Eighteen months ago, in the depths of the trade war with the U.S., few would have predicted that Chinese exports would be breaking records in 2020. But that is what has happened. And with wide-scale vaccine rollout in developed countries months away, that impressive strength has a way to run.
Chinese exports jumped 21.1% year over year in November—a rise that, excluding the annual Lunar New Year holiday period that typically falls sometime from January to February, was the strongest performance since 2011. The trade surplus also notched a high in dollar terms, hitting $75.4 billion.
Driving that rise was a surge of exports to the U.S. Big consignments of new iPhones probably boosted the numbers. Overall Chinese mobile-phone shipments alone rose nearly $8 billion month over month. But there are also more fundamental forces at work.

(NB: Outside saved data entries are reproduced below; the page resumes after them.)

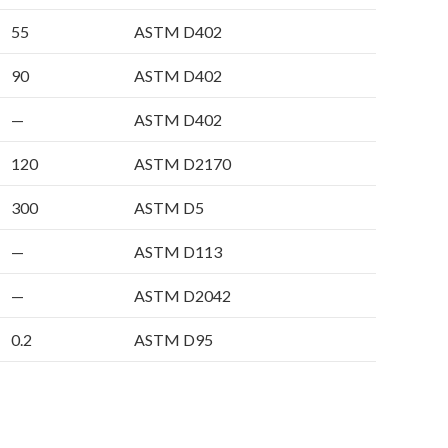
55
ASTM D402
90
ASTM D402
—
ASTM D402
120
ASTM D2170
300
ASTM D5
—
ASTM D113
—
ASTM D2042
0.2
ASTM D95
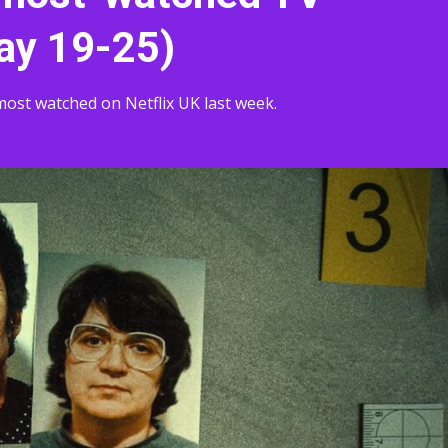
ay 19-25)
ost watched on Netflix UK last week.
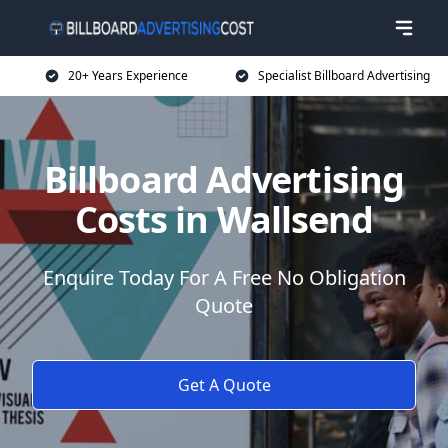
20+ Years Experience
Specialist Billboard Advertising
Billboard Advertising
Costs in Wallsend
Enquire Today For A Free No Obligation
Quote
Get A Quote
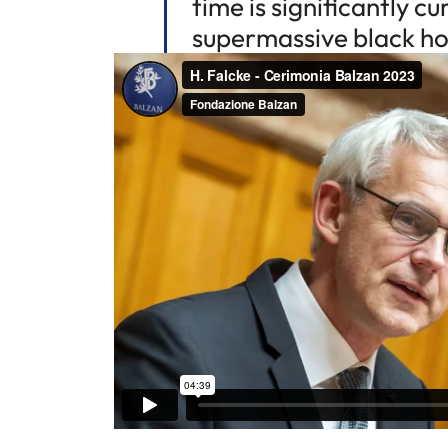
time is significantly c
supermassive black hol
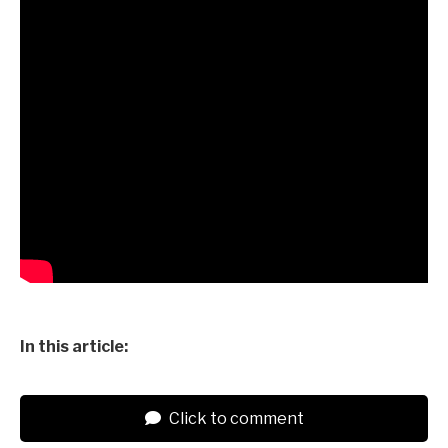
In this article:
Click to comment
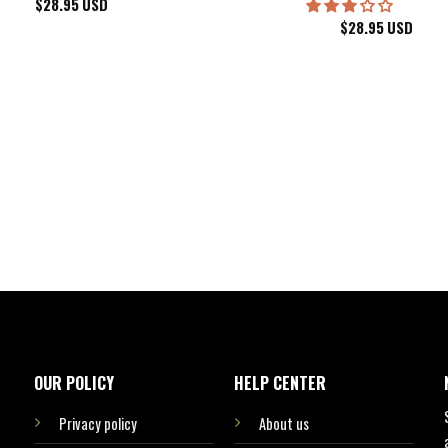
$
28.95
USD
$
28.95
USD
kee Bucks Wisconsin Sports Hawaiian Shirt Aloha Beach Shirt
OUR POLICY
HELP CENTER
Privacy policy
About us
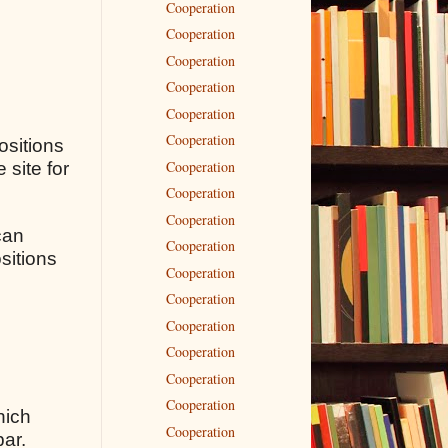
Cooperation
Cooperation
Cooperation
Cooperation
Cooperation
Cooperation
ositions
Cooperation
 site for
Cooperation
Cooperation
can
Cooperation
sitions
Cooperation
Cooperation
Cooperation
Cooperation
Cooperation
Cooperation
hich
Cooperation
bar.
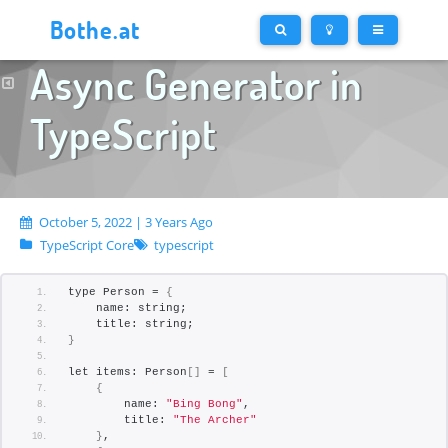
Bothe.at
Async Generator in
TypeScript
October 5, 2022 | 3 Years Ago
TypeScript Core
typescript
type Person = 
{
    name: string;
    title: string;
}
let items: Person
[]
 = 
[
{
        name: 
"Bing Bong"
,
        title: 
"The Archer"
}
,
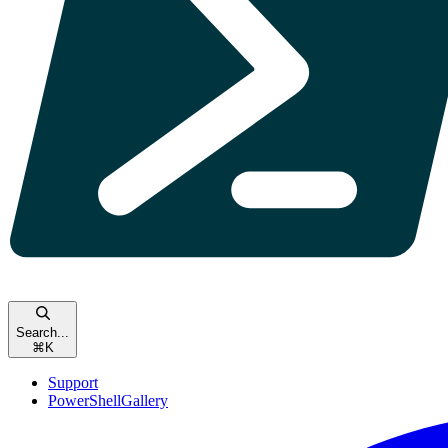
Search...
⌘
K
Support
PowerShellGallery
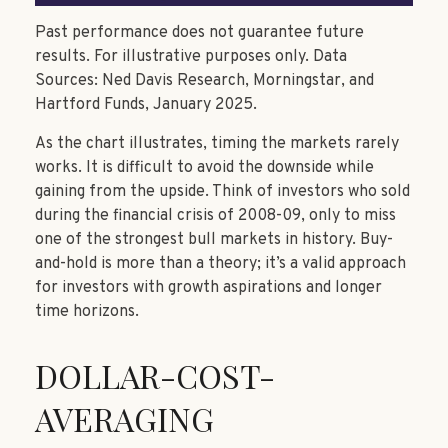
Past performance does not guarantee future
results. For illustrative purposes only. Data
Sources: Ned Davis Research, Morningstar, and
Hartford Funds, January 2025.
As the chart illustrates, timing the markets rarely
works. It is difficult to avoid the downside while
gaining from the upside. Think of investors who sold
during the financial crisis of 2008-09, only to miss
one of the strongest bull markets in history. Buy-
and-hold is more than a theory; it’s a valid approach
for investors with growth aspirations and longer
time horizons.
DOLLAR-COST-
AVERAGING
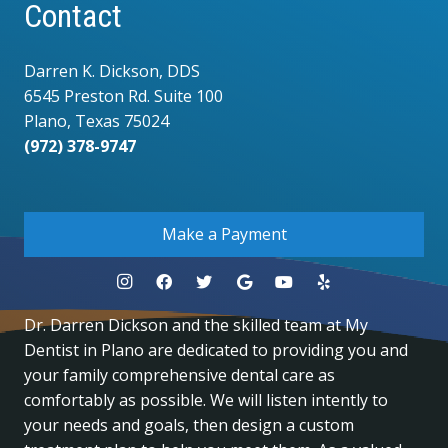
Contact
Darren K. Dickson, DDS
6545 Preston Rd. Suite 100
Plano, Texas 75024
(972) 378-9747
.
Make a Payment
Dr. Darren Dickson and the skilled team at My
Dentist in Plano are dedicated to providing you and
your family comprehensive dental care as
comfortably as possible. We will listen intently to
your needs and goals, then design a custom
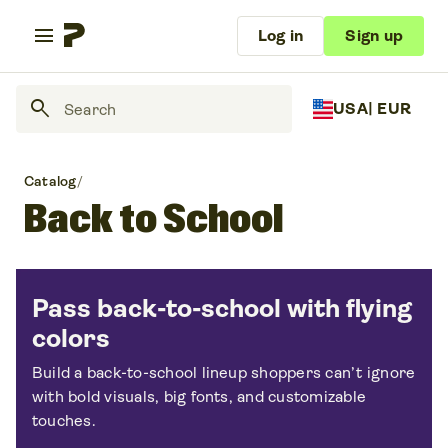
menu
Log in
Sign up
search
USA
| EUR
Catalog
/
Back to School
Pass back-to-school with flying
colors
Build a back-to-school lineup shoppers can’t ignore
with bold visuals, big fonts, and customizable
touches.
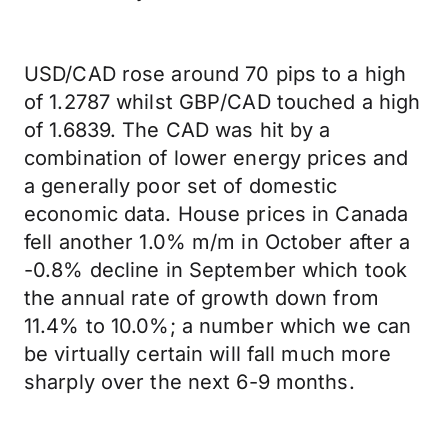
USD/CAD rose around 70 pips to a high
of 1.2787 whilst GBP/CAD touched a high
of 1.6839. The CAD was hit by a
combination of lower energy prices and
a generally poor set of domestic
economic data. House prices in Canada
fell another 1.0% m/m in October after a
-0.8% decline in September which took
the annual rate of growth down from
11.4% to 10.0%; a number which we can
be virtually certain will fall much more
sharply over the next 6-9 months.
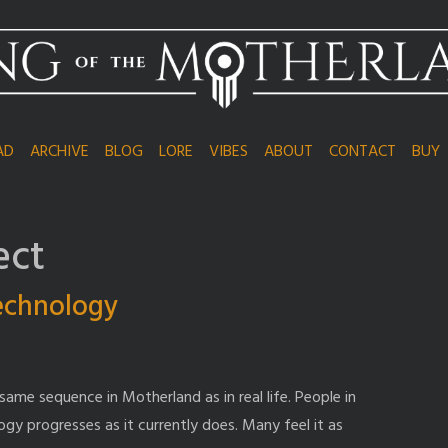
AD
ARCHIVE
BLOG
LORE
VIBES
ABOUT
CONTACT
BUY
ect
technology
same sequence in Motherland as in real life. People in
ogy progresses as it currently does. Many feel it as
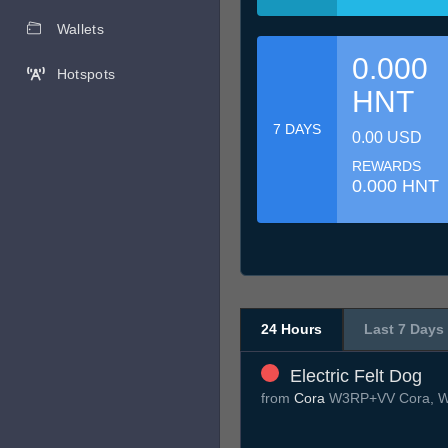
Wallets
0.000
Hotspots
HNT
7 DAYS
0.00 USD
REWARDS
0.000 HNT
24 Hours
Last 7 Days
Electric Felt Dog
from
Cora
W3RP+VV Cora, W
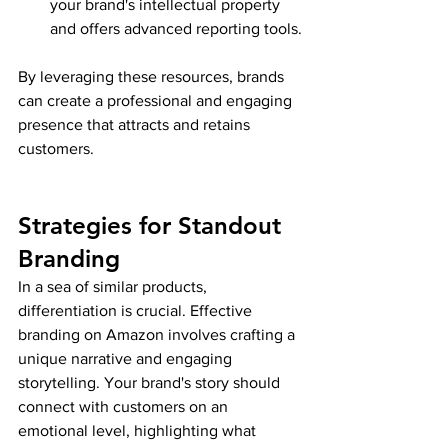
your brand's intellectual property 
and offers advanced reporting tools.
By leveraging these resources, brands 
can create a professional and engaging 
presence that attracts and retains 
customers.
Strategies for Standout 
Branding
In a sea of similar products, 
differentiation is crucial. Effective 
branding on Amazon involves crafting a 
unique narrative and engaging 
storytelling. Your brand's story should 
connect with customers on an 
emotional level, highlighting what 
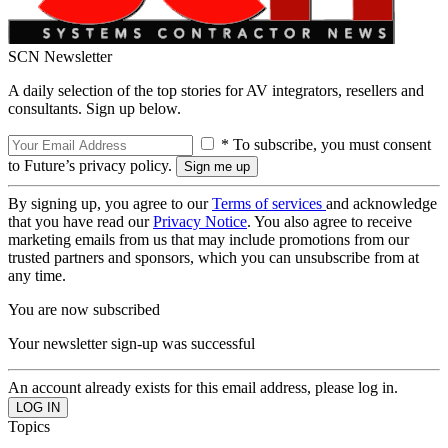
SCN Newsletter
A daily selection of the top stories for AV integrators, resellers and
consultants. Sign up below.
* To subscribe, you must consent
to Future’s privacy policy.
By signing up, you agree to our
Terms of services
and acknowledge
that you have read our
Privacy Notice
. You also agree to receive
marketing emails from us that may include promotions from our
trusted partners and sponsors, which you can unsubscribe from at
any time.
You are now subscribed
Your newsletter sign-up was successful
An account already exists for this email address, please log in.
Topics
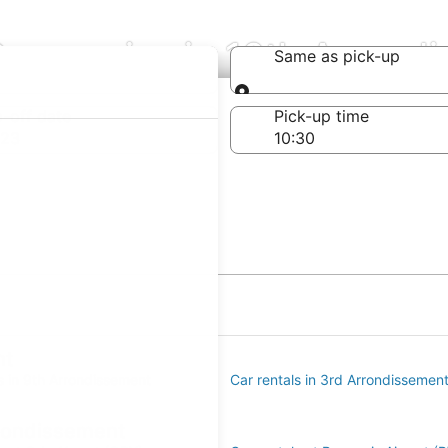
Companies in 10th Arrond
Same as pick-up
Same as pick-up
-off date
Pick-up time
 23
nt
s in 9th Arrondissement
Car rentals in 3rd Arrondissemen
rrondissement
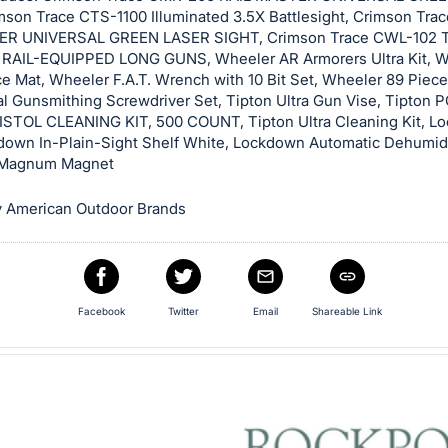
mson Trace CTS-1100 Illuminated 3.5X Battlesight, Crimson Tr
ER UNIVERSAL GREEN LASER SIGHT, Crimson Trace CWL-102 
RAIL-EQUIPPED LONG GUNS, Wheeler AR Armorers Ultra Kit, 
e Mat, Wheeler F.A.T. Wrench with 10 Bit Set, Wheeler 89 Piece
al Gunsmithing Screwdriver Set, Tipton Ultra Gun Vise, Tipton
STOL CLEANING KIT, 500 COUNT, Tipton Ultra Cleaning Kit, L
down In-Plain-Sight Shelf White, Lockdown Automatic Dehumidi
Magnum Magnet
 American Outdoor Brands
Facebook
Twitter
Email
Shareable Link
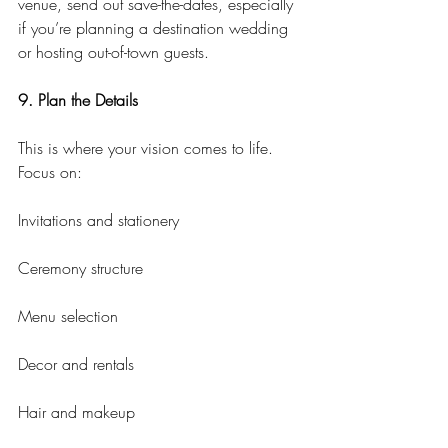
venue, send out save-the-dates, especially 
if you’re planning a destination wedding 
or hosting out-of-town guests.
9. Plan the Details
This is where your vision comes to life. 
Focus on:
Invitations and stationery
Ceremony structure
Menu selection
Decor and rentals
Hair and makeup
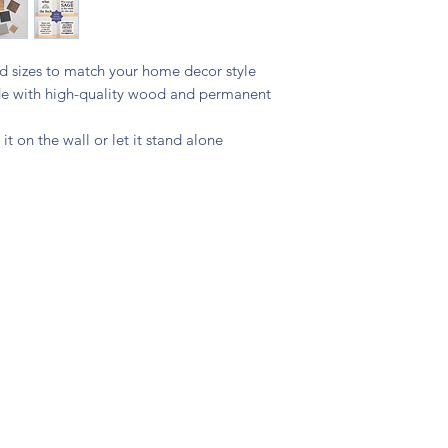
and sizes to match your home decor style
ade with high-quality wood and permanent
 it on the wall or let it stand alone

China’s exports in early 2020 were boosted by surging global demand for personal protective gear and medical goods. But more recently, the most obvious driver has been electronic goods such as computers—thanks to strong demand for items related to staying home, as consumers in the U.S. and Europe spend less on services such as dining out.
U.S. factories wouldn’t be equipped, most likely, to handle a jump in demand for such goods in the best of times since electronics supply chains are concentrated in Asia. And now, with the coronavirus surging again nationwide, American factories may have even more trouble filling orders as workers get sick or stay home.